Trash the Corrupt Site & Change Passwords
11. At your host account, delete the database associated with the old site.
12. Via FTP, delete all files contained in your old website’s directory that you had WordPress installed to.
13. Change the FTP password for the host account associated with the site.
Restore the Clean Site at the Permanent Home
13. Go back and repeat steps 6-10, but at the site’s new permanent home. Again, ensure all usernames and passwords are different than they were on the corrupt site, and that they meet “Strong” standards.

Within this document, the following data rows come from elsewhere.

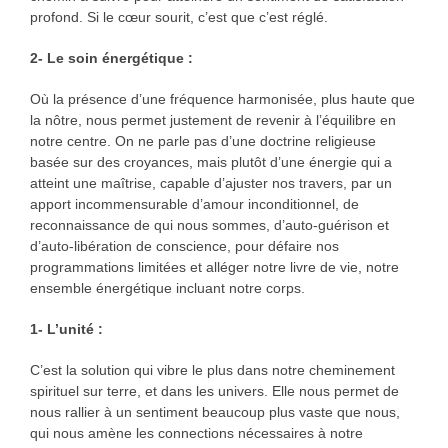
profond. Si le cœur sourit, c’est que c’est réglé.
2- Le soin énergétique :
Où la présence d’une fréquence harmonisée, plus haute que
la nôtre, nous permet justement de revenir à l’équilibre en
notre centre. On ne parle pas d’une doctrine religieuse
basée sur des croyances, mais plutôt d’une énergie qui a
atteint une maîtrise, capable d’ajuster nos travers, par un
apport incommensurable d’amour inconditionnel, de
reconnaissance de qui nous sommes, d’auto-guérison et
d’auto-libération de conscience, pour défaire nos
programmations limitées et alléger notre livre de vie, notre
ensemble énergétique incluant notre corps.
1- L’unité :
C’est la solution qui vibre le plus dans notre cheminement
spirituel sur terre, et dans les univers. Elle nous permet de
nous rallier à un sentiment beaucoup plus vaste que nous,
qui nous amène les connections nécessaires à notre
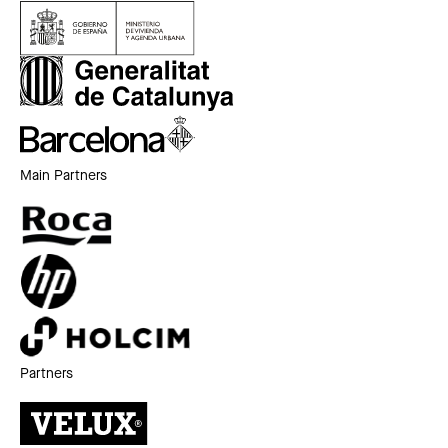
Main Partners
Partners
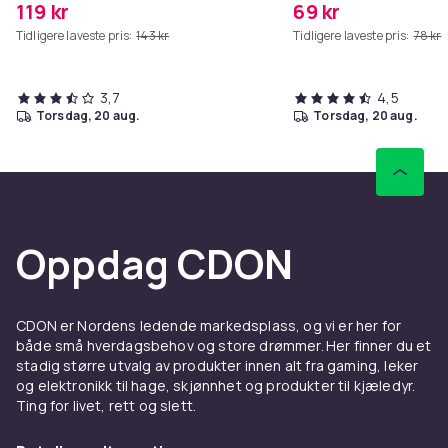
119 kr
69 kr
Tidligere laveste pris:
143 kr
Tidligere laveste pris:
78 kr
3,7
4,5
torsdag, 20 aug.
torsdag, 20 aug.
Oppdag CDON
CDON er Nordens ledende markedsplass, og vi er her for
både små hverdagsbehov og store drømmer. Her finner du et
stadig større utvalg av produkter innen alt fra gaming, leker
og elektronikk til hage, skjønnhet og produkter til kjæledyr.
Ting for livet, rett og slett.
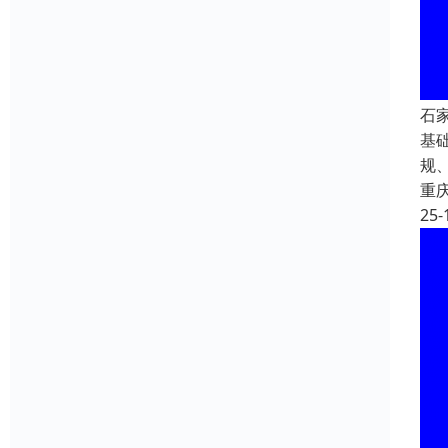
石
基
规
重
25-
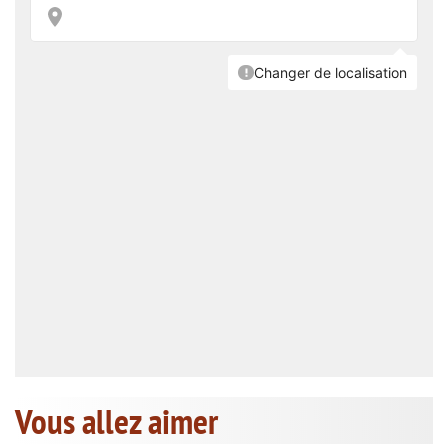
Vous allez aimer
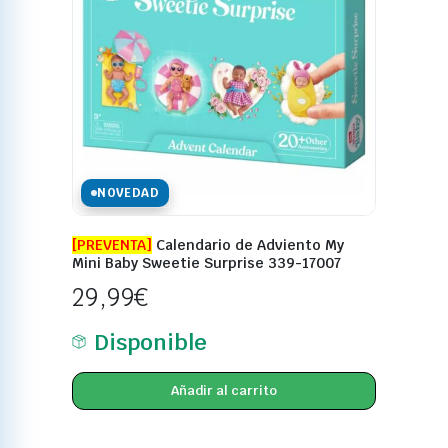
NOVEDAD
[PREVENTA]
Calendario de Adviento My
Mini Baby Sweetie Surprise 339-17007
29,99
€
Disponible
Añadir al carrito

When finished, you should have your site up and running and clean again. To keep it that way, stay tuned for my next post where I’ll review the steps to take to keep your WordPress install safe and secure to prevent any further attacks.
A Couple Notes
- If you were keeping good backups of your site to begin with, you may be able to just restore back to a time before the corruption. I personally wouldn’t be very comfortable with thinking this is truly cleaning the site (different backup plugins cover different database parts and files), but in a pinch or until you have the time to do a full clean out, this could work.
- Take your time going through all of this. It’s easy to get pretty riled up when you find out your site has been hacked by the Viagra dealer next door, but your site can be cleaned and restored with minimal to no loss of information. Stay on track and you’ll be up and running in no time.